* Extracted records
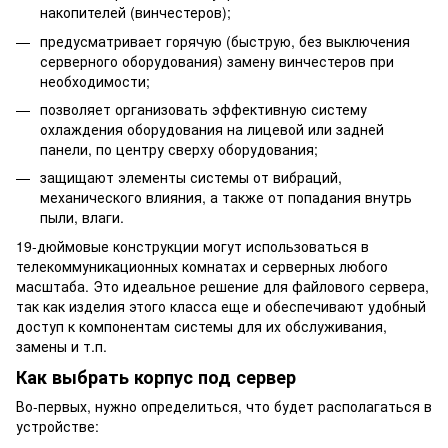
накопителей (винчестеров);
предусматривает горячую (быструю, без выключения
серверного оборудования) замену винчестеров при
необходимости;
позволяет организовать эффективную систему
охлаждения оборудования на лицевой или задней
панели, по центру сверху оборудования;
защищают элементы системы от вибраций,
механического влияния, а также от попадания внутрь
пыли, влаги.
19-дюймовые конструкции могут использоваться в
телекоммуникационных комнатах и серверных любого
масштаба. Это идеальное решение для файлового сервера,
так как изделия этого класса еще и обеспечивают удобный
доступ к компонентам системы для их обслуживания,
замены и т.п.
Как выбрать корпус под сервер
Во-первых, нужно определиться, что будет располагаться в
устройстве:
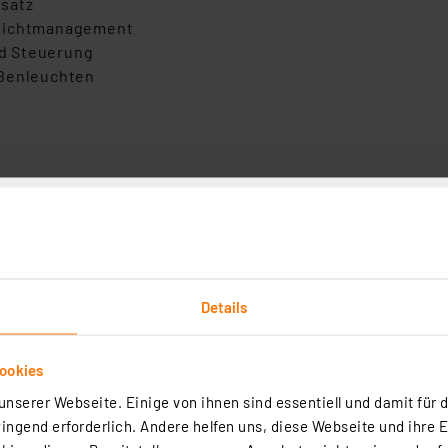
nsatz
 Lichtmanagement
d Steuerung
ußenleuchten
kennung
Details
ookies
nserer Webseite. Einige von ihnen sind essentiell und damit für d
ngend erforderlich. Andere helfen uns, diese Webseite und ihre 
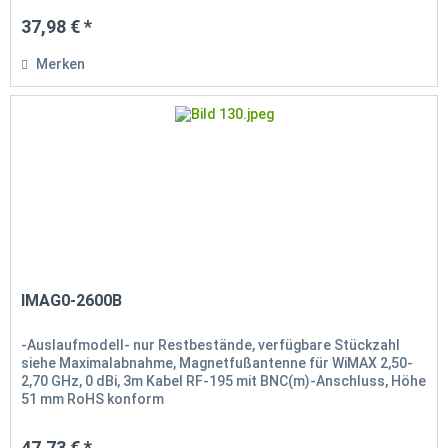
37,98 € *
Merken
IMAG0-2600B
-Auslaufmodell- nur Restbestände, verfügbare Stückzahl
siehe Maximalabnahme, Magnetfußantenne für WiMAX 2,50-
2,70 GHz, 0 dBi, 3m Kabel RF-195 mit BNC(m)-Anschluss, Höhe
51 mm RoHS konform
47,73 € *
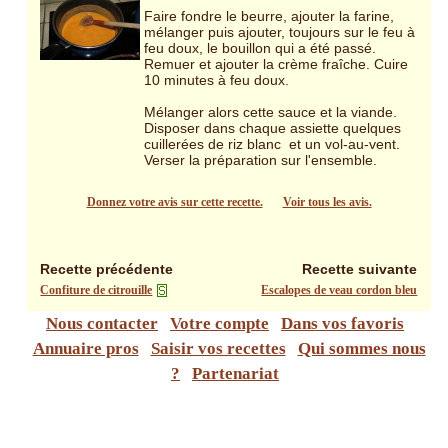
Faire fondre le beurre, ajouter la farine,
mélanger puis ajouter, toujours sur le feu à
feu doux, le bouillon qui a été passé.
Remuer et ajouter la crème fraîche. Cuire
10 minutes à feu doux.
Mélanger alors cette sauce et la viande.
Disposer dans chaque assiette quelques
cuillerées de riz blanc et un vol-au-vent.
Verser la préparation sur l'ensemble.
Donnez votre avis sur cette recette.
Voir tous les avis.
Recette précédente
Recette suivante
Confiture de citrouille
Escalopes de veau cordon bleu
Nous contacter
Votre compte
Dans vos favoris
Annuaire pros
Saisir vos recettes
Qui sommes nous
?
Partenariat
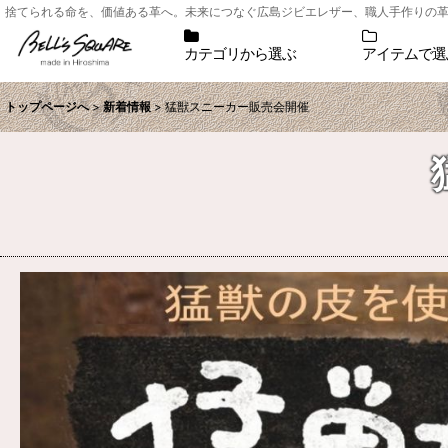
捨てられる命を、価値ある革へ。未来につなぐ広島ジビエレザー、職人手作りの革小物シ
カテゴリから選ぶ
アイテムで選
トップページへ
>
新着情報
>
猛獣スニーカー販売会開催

==

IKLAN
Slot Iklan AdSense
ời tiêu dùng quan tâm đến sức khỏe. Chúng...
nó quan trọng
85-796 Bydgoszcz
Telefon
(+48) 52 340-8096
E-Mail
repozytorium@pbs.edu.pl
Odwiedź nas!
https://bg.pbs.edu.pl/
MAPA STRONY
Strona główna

--

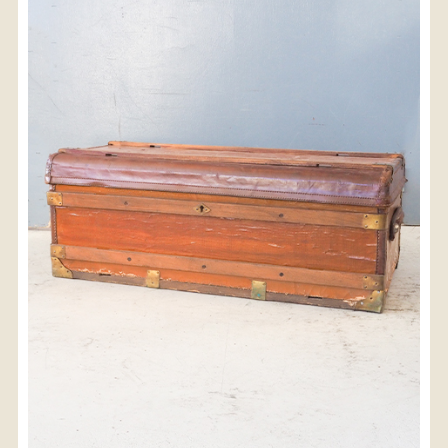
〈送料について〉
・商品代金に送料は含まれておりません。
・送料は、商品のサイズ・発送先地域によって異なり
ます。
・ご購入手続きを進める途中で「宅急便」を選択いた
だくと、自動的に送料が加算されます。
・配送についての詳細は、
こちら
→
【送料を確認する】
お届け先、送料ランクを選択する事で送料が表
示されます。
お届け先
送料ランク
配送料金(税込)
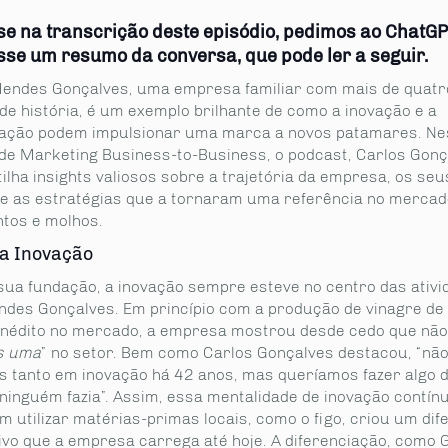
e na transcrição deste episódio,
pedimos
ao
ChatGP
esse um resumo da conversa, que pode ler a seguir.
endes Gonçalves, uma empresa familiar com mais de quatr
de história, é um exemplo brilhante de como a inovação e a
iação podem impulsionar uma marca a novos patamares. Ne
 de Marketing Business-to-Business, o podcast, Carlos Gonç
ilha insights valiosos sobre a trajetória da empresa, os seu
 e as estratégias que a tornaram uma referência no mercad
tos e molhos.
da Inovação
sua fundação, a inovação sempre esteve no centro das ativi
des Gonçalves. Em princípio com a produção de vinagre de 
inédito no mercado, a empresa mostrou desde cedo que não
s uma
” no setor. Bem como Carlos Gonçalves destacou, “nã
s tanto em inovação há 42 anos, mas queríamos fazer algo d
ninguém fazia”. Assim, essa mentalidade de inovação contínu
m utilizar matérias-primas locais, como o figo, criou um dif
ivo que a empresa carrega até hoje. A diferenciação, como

* Problem to work on
Find the line with "da Inovação" in the entries above. Retype it and each line after it, exactly, through the line with "no setor. Bem", and stop there.

* Task output
da Inovação
sua fundação, a inovação sempre esteve no centro das ativi
des Gonçalves. Em princípio com a produção de vinagre de 
inédito no mercado, a empresa mostrou desde cedo que não
s uma
” no setor. Bem como Carlos Gonçalves destacou, “nã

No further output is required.